====== Record set

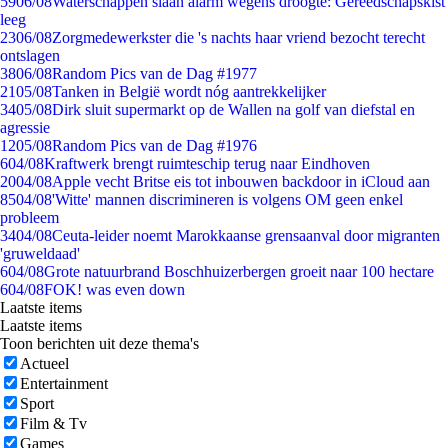
59
06/08
Waterschappen slaan alarm wegens droogte: Gereedschapskist
leeg
23
06/08
Zorgmedewerkster die 's nachts haar vriend bezocht terecht
ontslagen
38
06/08
Random Pics van de Dag #1977
21
05/08
Tanken in België wordt nóg aantrekkelijker
34
05/08
Dirk sluit supermarkt op de Wallen na golf van diefstal en
agressie
12
05/08
Random Pics van de Dag #1976
6
04/08
Kraftwerk brengt ruimteschip terug naar Eindhoven
20
04/08
Apple vecht Britse eis tot inbouwen backdoor in iCloud aan
85
04/08
'Witte' mannen discrimineren is volgens OM geen enkel
probleem
34
04/08
Ceuta-leider noemt Marokkaanse grensaanval door migranten
'gruweldaad'
6
04/08
Grote natuurbrand Boschhuizerbergen groeit naar 100 hectare
6
04/08
FOK! was even down
Laatste items
Laatste items
Toon berichten uit deze thema's
Actueel
Entertainment
Sport
Film & Tv
Games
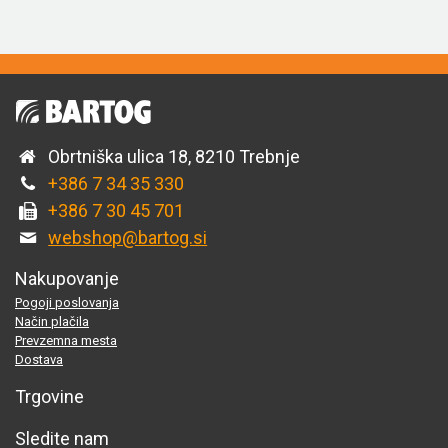
Obrtniška ulica 18, 8210 Trebnje
+386 7 34 35 330
+386 7 30 45 701
webshop@bartog.si
Nakupovanje
Pogoji poslovanja
Način plačila
Prevzemna mesta
Dostava
Trgovine
Sledite nam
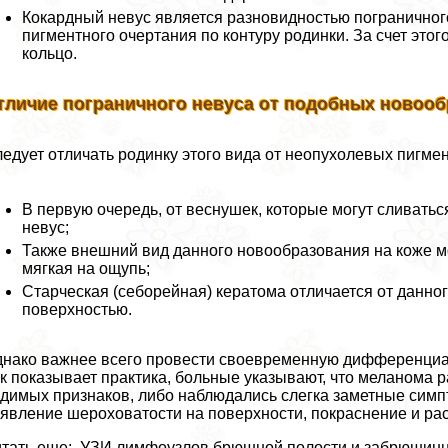
Кокардный невус является разновидностью пограничного
пигментного очертания по контуру родинки. За счет это
кольцо.
тличие пограничного невуса от подобных новооб
едует отличать родинку этого вида от неопухолевых пигме
В первую очередь, от веснушек, которые могут сливать
невус;
Также внешний вид данного новообразования на коже мо
мягкая на ощупь;
Старческая (себорейная) кератома отличается от данно
поверхностью.
нако важнее всего провести своевременную дифференциа
к показывает пpaктика, больные указывают, что меланома ра
димых признаков, либо наблюдались слегка заметные симпт
явление шероховатости на поверхности, покраснение и рас
тать еще: УЗИ лимфоузлов брюшной полости и забрюшинног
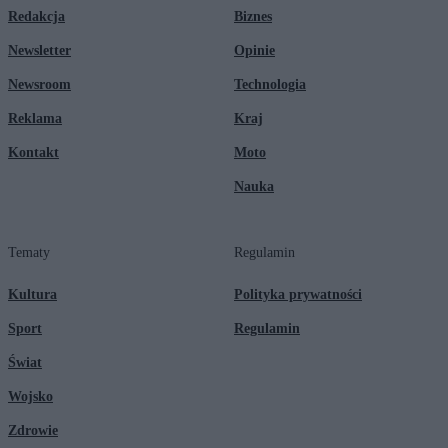
Redakcja
Biznes
Newsletter
Opinie
Newsroom
Technologia
Reklama
Kraj
Kontakt
Moto
Nauka
Tematy
Regulamin
Kultura
Polityka prywatności
Sport
Regulamin
Świat
Wojsko
Zdrowie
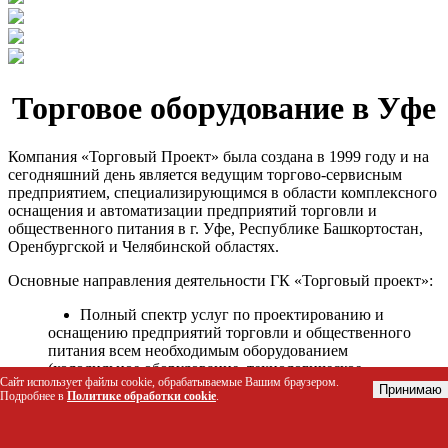
Торговое оборудование в Уфе
Компания «Торговый Проект» была создана в 1999 году и на
сегодняшний день является ведущим торгово-сервисным
предприятием, специализирующимся в области комплексного
оснащения и автоматизации предприятий торговли и
общественного питания в г. Уфе, Республике Башкортостан,
Оренбургской и Челябинской областях.
Основные направления деятельности ГК «Торговый проект»:
Полный спектр услуг по проектированию и
оснащению предприятий торговли и общественного
питания всем необходимым оборудованием
(холодильное оборудование, технологическое
Сайт использует файлы cookie, обрабатываемые Вашим браузером.
оборудование, стеллажное оборудование и т.д.);
Принимаю
Подробнее в
Политике обработки cookie
.
Автоматизация торговых процессов и внедрения
программных продуктов;
Гарантийное и послегарантийное сервисное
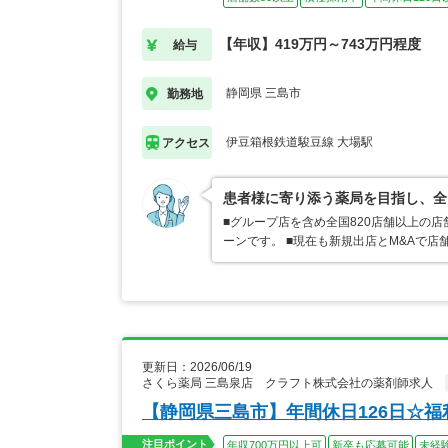
【年収】419万円～743万円程度
給与
静岡県 三島市
勤務地
伊豆箱根鉄道駿豆線 大場駅
アクセス
患者様に寄り添う薬局を目指し、全
■グループ店を含め全国820店舗以上の
ーンです。 ■現在も新規出店とM&Aで
更新日：2026/06/19
さくら薬局 三島泉店 クラフト株式会社の薬剤師求人
【静岡県三島市】年間休日126日☆
注目ポイント
年収700万円以上可
新卒も応募可能
未経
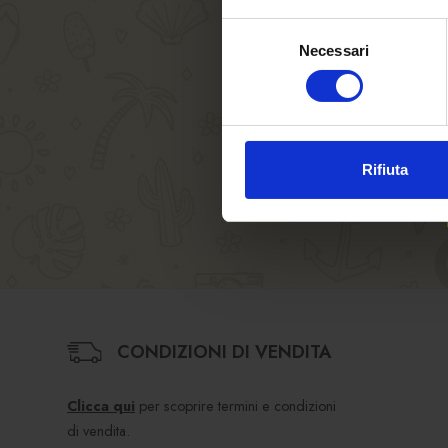
La Birra F
Selezione
del D.Lgs 
Necessari
del
essere for
consenso
Codice Et
Rifiuta
CONDIZIONI DI VENDITA
Clicca qui
per scoprire termini e condizioni
di vendita.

============

**Your assignment**
What is needed here is how many lines of the entries contain "cookie"; give that number alone.

**Answer for the task**
2